Sky watchers at high latitudes are often rewarded with stunning celestial shows known as auroras. Conventional theory holds that large-scale electric currents flowing along the earth's magnetic field lines power the displays. Now findings published today in the journal Science suggest another source of energy for the heavenly exhibitions. Researchers report that Slinky-like wriggling of the magnetic field lines could help fuel aurora borealis events.

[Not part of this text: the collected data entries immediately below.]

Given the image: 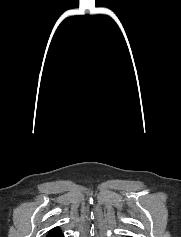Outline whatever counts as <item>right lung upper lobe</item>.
<instances>
[{
	"instance_id": "1",
	"label": "right lung upper lobe",
	"mask_w": 181,
	"mask_h": 237,
	"mask_svg": "<svg viewBox=\"0 0 181 237\" xmlns=\"http://www.w3.org/2000/svg\"><path fill=\"white\" fill-rule=\"evenodd\" d=\"M60 229L58 227L53 228L52 230H50L47 234L48 237H54V235H57L58 233H60Z\"/></svg>"
}]
</instances>
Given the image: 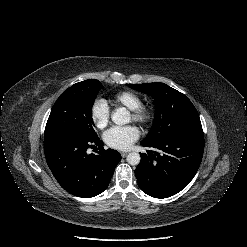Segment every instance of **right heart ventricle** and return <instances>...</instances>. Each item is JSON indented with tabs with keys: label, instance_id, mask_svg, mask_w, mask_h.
I'll list each match as a JSON object with an SVG mask.
<instances>
[{
	"label": "right heart ventricle",
	"instance_id": "e07e8e85",
	"mask_svg": "<svg viewBox=\"0 0 247 247\" xmlns=\"http://www.w3.org/2000/svg\"><path fill=\"white\" fill-rule=\"evenodd\" d=\"M112 101L114 104L125 106L128 109L136 108L142 103L140 96L130 90H123L116 93Z\"/></svg>",
	"mask_w": 247,
	"mask_h": 247
}]
</instances>
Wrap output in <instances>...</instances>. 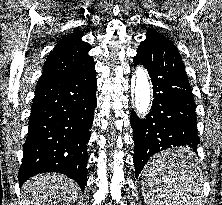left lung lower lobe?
<instances>
[{
  "label": "left lung lower lobe",
  "mask_w": 222,
  "mask_h": 205,
  "mask_svg": "<svg viewBox=\"0 0 222 205\" xmlns=\"http://www.w3.org/2000/svg\"><path fill=\"white\" fill-rule=\"evenodd\" d=\"M137 64L144 65L150 75L154 100L146 119H139L131 112L136 177L155 153L184 146L191 154L200 143L196 105L184 63L174 44L159 33H148L134 57V66Z\"/></svg>",
  "instance_id": "left-lung-lower-lobe-1"
}]
</instances>
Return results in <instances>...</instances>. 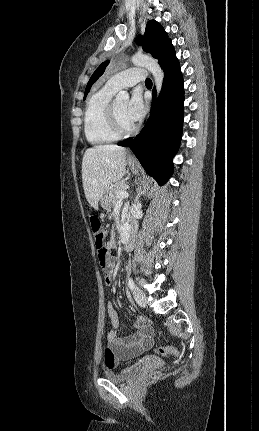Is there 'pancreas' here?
<instances>
[{"label":"pancreas","mask_w":259,"mask_h":431,"mask_svg":"<svg viewBox=\"0 0 259 431\" xmlns=\"http://www.w3.org/2000/svg\"><path fill=\"white\" fill-rule=\"evenodd\" d=\"M126 180L116 182L109 190V197L111 205H115L119 201L118 192L125 190Z\"/></svg>","instance_id":"cf45deb5"}]
</instances>
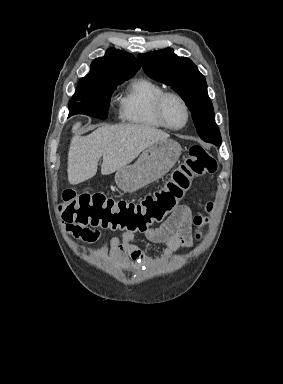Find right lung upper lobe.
<instances>
[{"instance_id": "obj_1", "label": "right lung upper lobe", "mask_w": 283, "mask_h": 384, "mask_svg": "<svg viewBox=\"0 0 283 384\" xmlns=\"http://www.w3.org/2000/svg\"><path fill=\"white\" fill-rule=\"evenodd\" d=\"M139 68L133 55L111 48L107 50L104 57L92 62L90 72L79 81L77 89L124 82L131 78Z\"/></svg>"}]
</instances>
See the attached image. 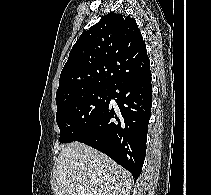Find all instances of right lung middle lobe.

Andreas Keiling of the University of Minnesota and currently with the Center for Space Research on Radiation in Toulouse, France, and his colleagues analyzed electric and magnetic field data amassed by NASA's POLAR satellite over a one-year period. In particular, the team examined so-called Alfvn waves, which are movements in the magnetic field lines, at altitudes of 25,000 and 38,000 kilometers. According to their calculations, the rippling of the waves through the magnetic field provides sufficient energy to send electrons shooting into the atmosphere. The interaction of these energized electrons with certain atoms then creates the colorful celestial auroras.

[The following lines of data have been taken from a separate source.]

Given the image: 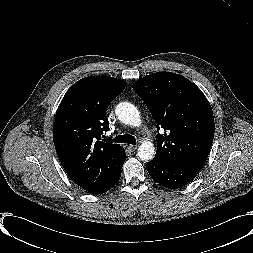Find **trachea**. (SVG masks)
<instances>
[{"label": "trachea", "mask_w": 253, "mask_h": 253, "mask_svg": "<svg viewBox=\"0 0 253 253\" xmlns=\"http://www.w3.org/2000/svg\"><path fill=\"white\" fill-rule=\"evenodd\" d=\"M113 141L116 143H128L132 145L136 144L135 137L130 134L118 135L116 138H114Z\"/></svg>", "instance_id": "1"}]
</instances>
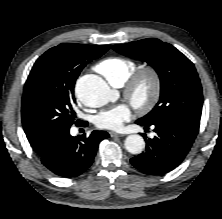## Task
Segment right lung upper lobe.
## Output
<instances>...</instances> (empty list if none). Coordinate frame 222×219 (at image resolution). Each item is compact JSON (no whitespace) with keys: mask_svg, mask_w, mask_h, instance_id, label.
I'll list each match as a JSON object with an SVG mask.
<instances>
[{"mask_svg":"<svg viewBox=\"0 0 222 219\" xmlns=\"http://www.w3.org/2000/svg\"><path fill=\"white\" fill-rule=\"evenodd\" d=\"M66 46H69L70 48H73L78 54H84L87 51L91 50H108L110 47L108 45H102V46H92V45H86V44H74V43H64ZM26 136L28 138V141L30 142V145L35 150V152L40 153L42 152L46 146L49 144L50 140L54 136L39 134V133H33V132H25Z\"/></svg>","mask_w":222,"mask_h":219,"instance_id":"1","label":"right lung upper lobe"}]
</instances>
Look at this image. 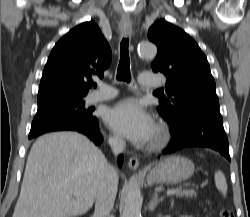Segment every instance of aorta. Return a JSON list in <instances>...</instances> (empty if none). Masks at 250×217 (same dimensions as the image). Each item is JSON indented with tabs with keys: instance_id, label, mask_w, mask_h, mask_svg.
Segmentation results:
<instances>
[{
	"instance_id": "obj_1",
	"label": "aorta",
	"mask_w": 250,
	"mask_h": 217,
	"mask_svg": "<svg viewBox=\"0 0 250 217\" xmlns=\"http://www.w3.org/2000/svg\"><path fill=\"white\" fill-rule=\"evenodd\" d=\"M141 57L154 58L157 48L152 43H142L138 48ZM142 196L138 183H133L127 193L122 217H141Z\"/></svg>"
}]
</instances>
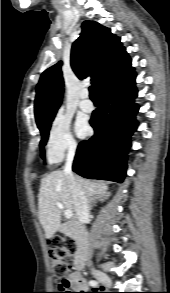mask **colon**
I'll return each mask as SVG.
<instances>
[{"mask_svg":"<svg viewBox=\"0 0 170 293\" xmlns=\"http://www.w3.org/2000/svg\"><path fill=\"white\" fill-rule=\"evenodd\" d=\"M48 245L52 248L51 263L54 276L58 279V292L67 293L72 287V281L68 279L67 273L70 268L69 258L76 251L75 241L67 237H55L48 241Z\"/></svg>","mask_w":170,"mask_h":293,"instance_id":"5ec220e1","label":"colon"}]
</instances>
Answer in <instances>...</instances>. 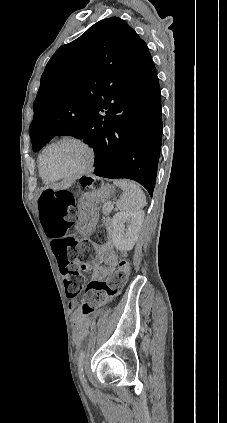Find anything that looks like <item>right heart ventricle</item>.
<instances>
[{"mask_svg": "<svg viewBox=\"0 0 227 423\" xmlns=\"http://www.w3.org/2000/svg\"><path fill=\"white\" fill-rule=\"evenodd\" d=\"M37 164H38V171H39V175H40V177H41L42 181H43L45 184H50V183H53L55 180H52V179L47 178V177L43 174V172H42V170H41V168H40V155H39V157H38Z\"/></svg>", "mask_w": 227, "mask_h": 423, "instance_id": "e07e8e85", "label": "right heart ventricle"}]
</instances>
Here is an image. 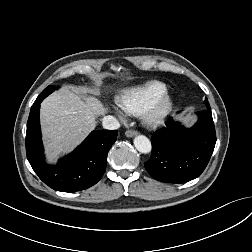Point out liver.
<instances>
[{"mask_svg": "<svg viewBox=\"0 0 252 252\" xmlns=\"http://www.w3.org/2000/svg\"><path fill=\"white\" fill-rule=\"evenodd\" d=\"M107 109L95 97L67 89L54 92L41 104L40 118L47 157L54 162L72 151L95 129Z\"/></svg>", "mask_w": 252, "mask_h": 252, "instance_id": "1", "label": "liver"}]
</instances>
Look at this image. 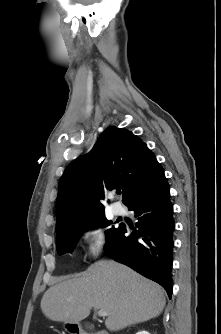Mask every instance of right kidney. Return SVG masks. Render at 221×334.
<instances>
[{
    "mask_svg": "<svg viewBox=\"0 0 221 334\" xmlns=\"http://www.w3.org/2000/svg\"><path fill=\"white\" fill-rule=\"evenodd\" d=\"M136 334H150V333L147 332V331H139V332H137Z\"/></svg>",
    "mask_w": 221,
    "mask_h": 334,
    "instance_id": "right-kidney-1",
    "label": "right kidney"
}]
</instances>
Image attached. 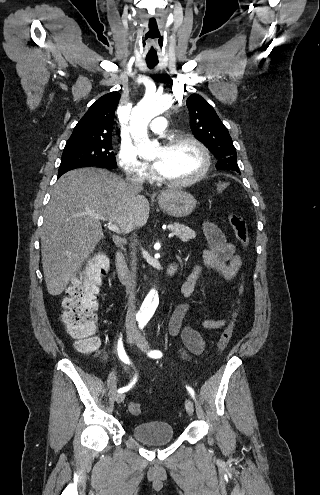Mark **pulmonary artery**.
<instances>
[{"label": "pulmonary artery", "instance_id": "e3ab8cb5", "mask_svg": "<svg viewBox=\"0 0 320 495\" xmlns=\"http://www.w3.org/2000/svg\"><path fill=\"white\" fill-rule=\"evenodd\" d=\"M167 127V119L164 116L154 118L150 124V130L155 134H162Z\"/></svg>", "mask_w": 320, "mask_h": 495}]
</instances>
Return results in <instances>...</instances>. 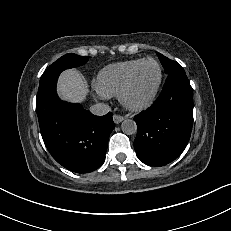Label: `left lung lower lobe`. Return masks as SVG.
I'll list each match as a JSON object with an SVG mask.
<instances>
[{"label":"left lung lower lobe","instance_id":"left-lung-lower-lobe-1","mask_svg":"<svg viewBox=\"0 0 231 231\" xmlns=\"http://www.w3.org/2000/svg\"><path fill=\"white\" fill-rule=\"evenodd\" d=\"M134 120V148L143 163L164 166L183 152L193 123V90L183 68L168 74L157 100Z\"/></svg>","mask_w":231,"mask_h":231}]
</instances>
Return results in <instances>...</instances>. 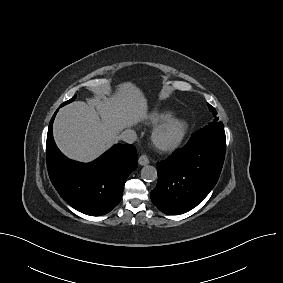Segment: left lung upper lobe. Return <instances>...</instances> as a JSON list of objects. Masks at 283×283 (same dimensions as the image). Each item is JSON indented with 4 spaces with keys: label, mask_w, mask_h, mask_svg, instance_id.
I'll return each instance as SVG.
<instances>
[{
    "label": "left lung upper lobe",
    "mask_w": 283,
    "mask_h": 283,
    "mask_svg": "<svg viewBox=\"0 0 283 283\" xmlns=\"http://www.w3.org/2000/svg\"><path fill=\"white\" fill-rule=\"evenodd\" d=\"M208 107L214 116V121L210 122L208 125H206L204 128L200 130L208 131V132H215L221 135H225L223 123L218 121V118L216 117L217 112L215 108L212 107L210 104H208Z\"/></svg>",
    "instance_id": "5c2ea615"
}]
</instances>
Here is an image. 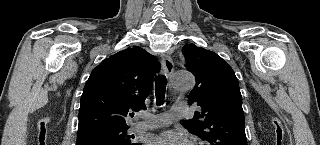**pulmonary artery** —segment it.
<instances>
[{"instance_id": "pulmonary-artery-1", "label": "pulmonary artery", "mask_w": 320, "mask_h": 145, "mask_svg": "<svg viewBox=\"0 0 320 145\" xmlns=\"http://www.w3.org/2000/svg\"><path fill=\"white\" fill-rule=\"evenodd\" d=\"M188 113V107L185 102H175L170 112L157 115L141 114L143 119L132 126V130L136 132L151 130L168 126L173 121L183 118Z\"/></svg>"}]
</instances>
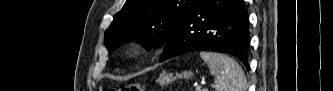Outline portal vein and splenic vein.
<instances>
[{"mask_svg":"<svg viewBox=\"0 0 333 91\" xmlns=\"http://www.w3.org/2000/svg\"><path fill=\"white\" fill-rule=\"evenodd\" d=\"M201 88V85L196 86V90H199Z\"/></svg>","mask_w":333,"mask_h":91,"instance_id":"portal-vein-and-splenic-vein-1","label":"portal vein and splenic vein"}]
</instances>
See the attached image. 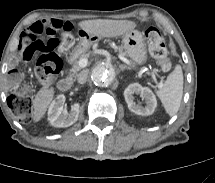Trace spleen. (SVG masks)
Returning <instances> with one entry per match:
<instances>
[{
  "label": "spleen",
  "mask_w": 215,
  "mask_h": 183,
  "mask_svg": "<svg viewBox=\"0 0 215 183\" xmlns=\"http://www.w3.org/2000/svg\"><path fill=\"white\" fill-rule=\"evenodd\" d=\"M156 94L170 116L178 112L183 95V72L180 65H177L167 76L166 81L156 91Z\"/></svg>",
  "instance_id": "3e777b00"
}]
</instances>
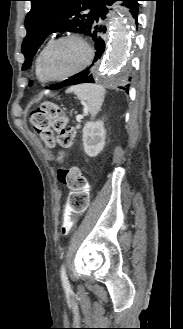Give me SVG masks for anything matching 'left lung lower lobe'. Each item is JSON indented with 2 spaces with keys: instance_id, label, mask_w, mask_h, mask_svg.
Wrapping results in <instances>:
<instances>
[{
  "instance_id": "left-lung-lower-lobe-1",
  "label": "left lung lower lobe",
  "mask_w": 183,
  "mask_h": 329,
  "mask_svg": "<svg viewBox=\"0 0 183 329\" xmlns=\"http://www.w3.org/2000/svg\"><path fill=\"white\" fill-rule=\"evenodd\" d=\"M121 1L123 2V5L128 7L130 9V12L132 13L133 18L136 20L137 24V16H138V1L141 0H106L105 3L98 9L93 25L88 32V36L92 37L94 41V48H95V57L92 62V64L86 68L85 70L71 76L70 78L60 82L57 86L52 87L51 89H59L65 86L70 85H76L80 83H94V79L92 77V74H90L91 67L93 64L97 61H99L105 51V38L100 33H105L106 27L103 25V20L106 19V15L109 12V7L114 2ZM129 84L124 87H119L123 90H125L127 93L129 92Z\"/></svg>"
}]
</instances>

"It's a substantial additional source in driving the aurora," Keiling notes. "One third of the energy could be driven by these waves." In addition, the pattern of energy distribution matched the distribution of auroral activity. Although they don't yet know exactly what causes the field lines to wiggle, the authors conclude that "the globally occurring Alfvn waves thus provide an important link from the magnetosphere to the aurora."